Not much is known about the epidemiology of P. chlamydospora, although a few sources of inoculum have been identified. Spores of P. chlamydospora have been captured in vineyards in California and France (Larignon, 1998; Eskalen et al., 2003). From these it was possible to deduce that the fungus produces spores (conidia) that are distributed aerially and penetrate the grapevine mainly through pruning wounds (Larignon, 1998; Eskalen et al., 2003).
Infected rootstock mother plants and propagation material are considered to beprimary inoculum sources, as isolations have shown the pathogen to be present in apparently healthy rootstock mother plants (Fourie and Halleen, 2004a) and cuttings (Bertelli et al.,1998; Larignon, 1998; Fourie and Halleen, 2002; Halleen et al., 2003). Spores and/or hyphal fragments of P. chlamydospora have been found in the entire length of rootstock canes (Feliciano en Gubler, 2001; Edwards et al., 2003) and one wonders whether the spores might be transported to the canes in the juice flow of infected rootstock mother plants (Edwards et al., 2003).
Infested soil is also considered a potential source of inoculum, as P. chlamydospora has been detected in nursery and vineyard soil by means of a conventional species- specific PCR (polymerase chain reaction) (Damm and Fourie, 2005). If P. chlamydospora forms hardy spores (chlamydospores), the fungus may survive in the soil for long periods.
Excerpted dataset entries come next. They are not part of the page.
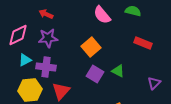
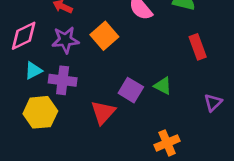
red rectangle: (143, 43) -> (198, 47), turned 48
orange square: (91, 47) -> (104, 36), moved
red triangle: (61, 91) -> (103, 112), moved

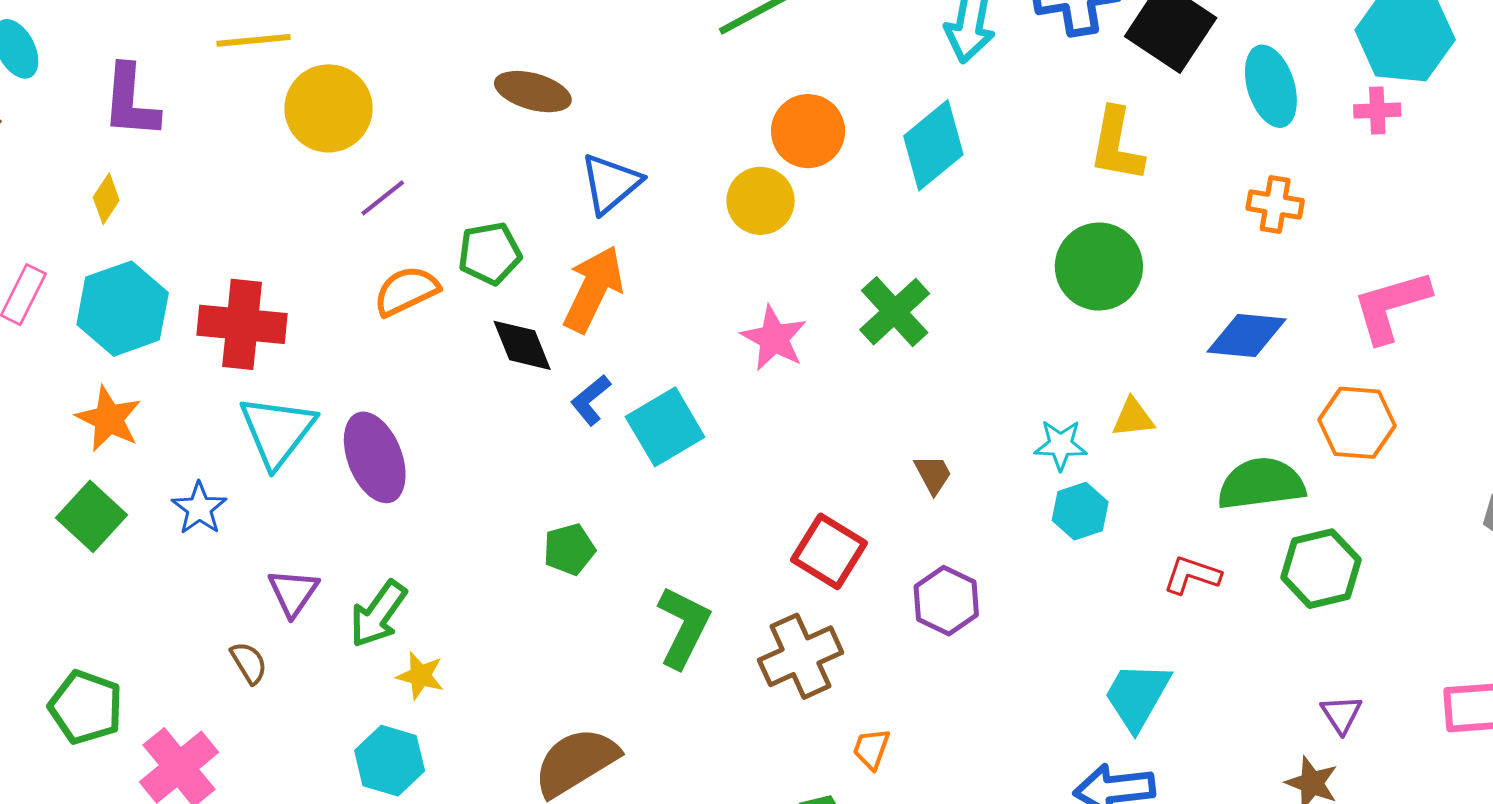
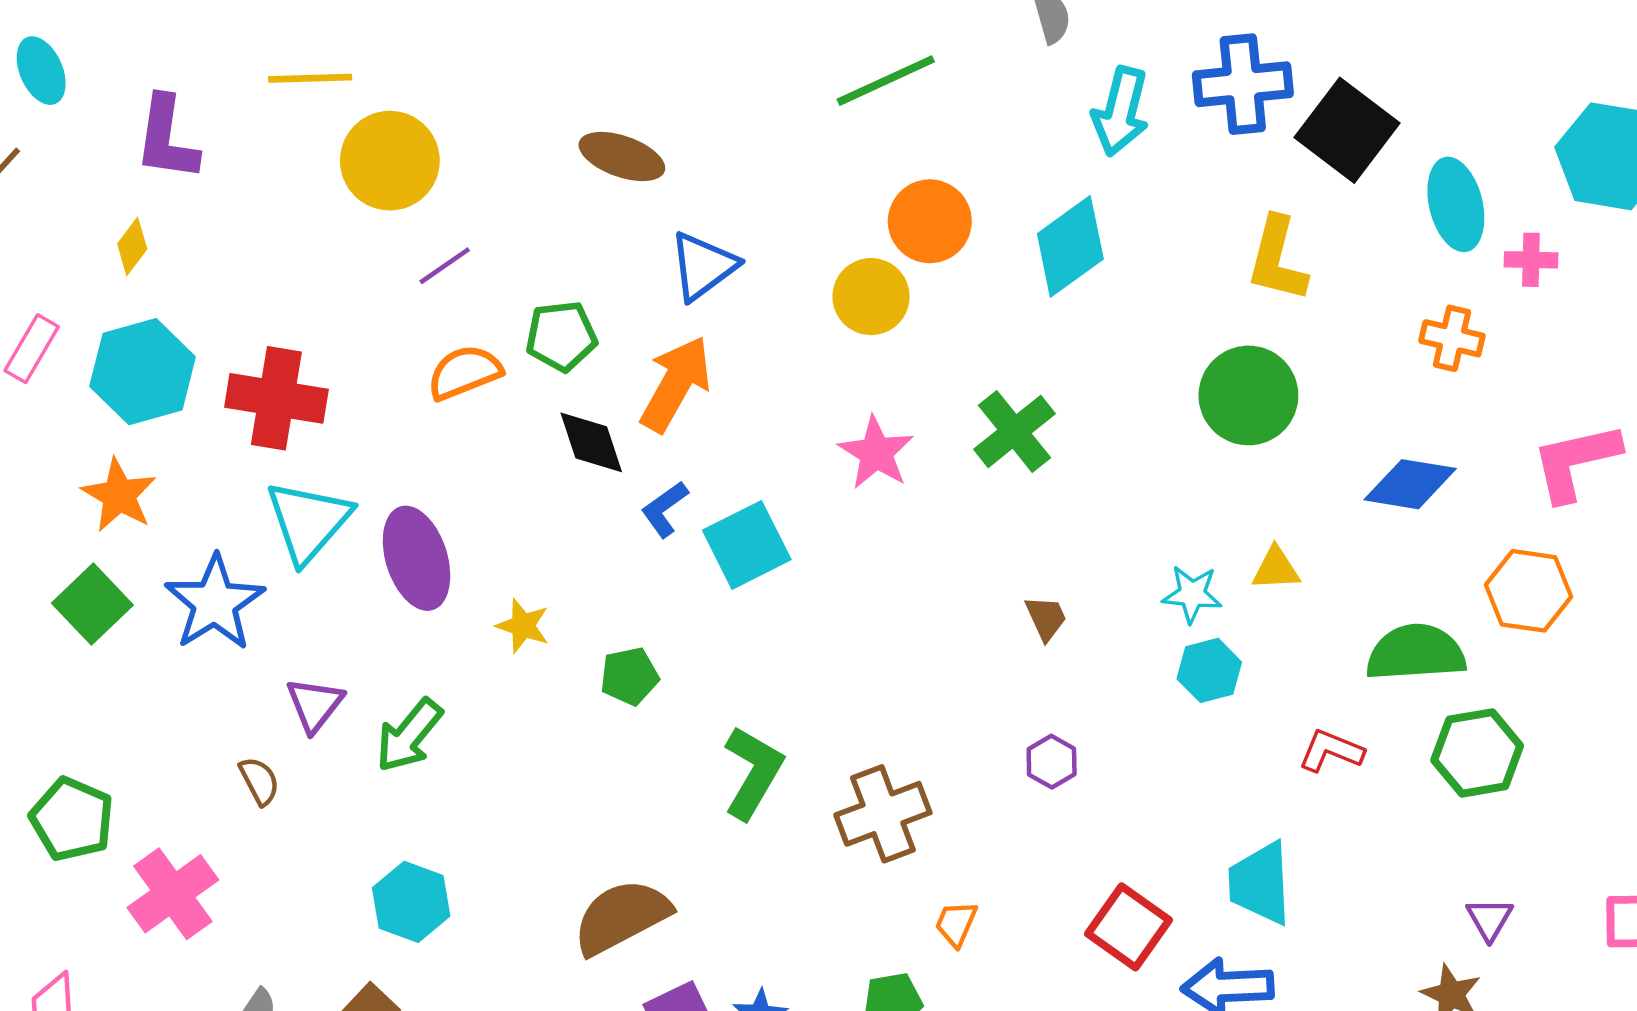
pink cross: (1377, 111) -> (1531, 260), moved
blue star: (199, 508) -> (215, 603), size x1.6
red square: (829, 551) -> (1128, 927), moved
purple hexagon: (946, 601) -> (1052, 762), size x0.7
yellow star: (420, 676) -> (523, 626), moved
cyan trapezoid: (1137, 696) -> (1260, 883), turned -36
One expects chlamydospores to form conidia, which will then infect damaged roots of grapevines in nurseries and grapevines (Bertelli et al., 1998; Feliciano and Gubler, 2001).

Fig. 1. Determination of the sensitivity of the one-tube nested PCR with primers Pch1 and Pch2: DNA from grapevine wood (1), callusing medium (2), soil (3) and water (4), that tested negative for P. chlamydospora and to which specific amounts [1 pg (A), 100 fg (B), 10 fg (C) and 1 fg (D)] of P. chlamydospora genomic DNA had been added; and 90 ml water samples (5) to which 102 spores (E) and 101 spores (F) had been added. The 100 bp DNA ladder is far left and right. A positive control (X) containing only genomic DNA and a negative control (Y) containing no template, are included.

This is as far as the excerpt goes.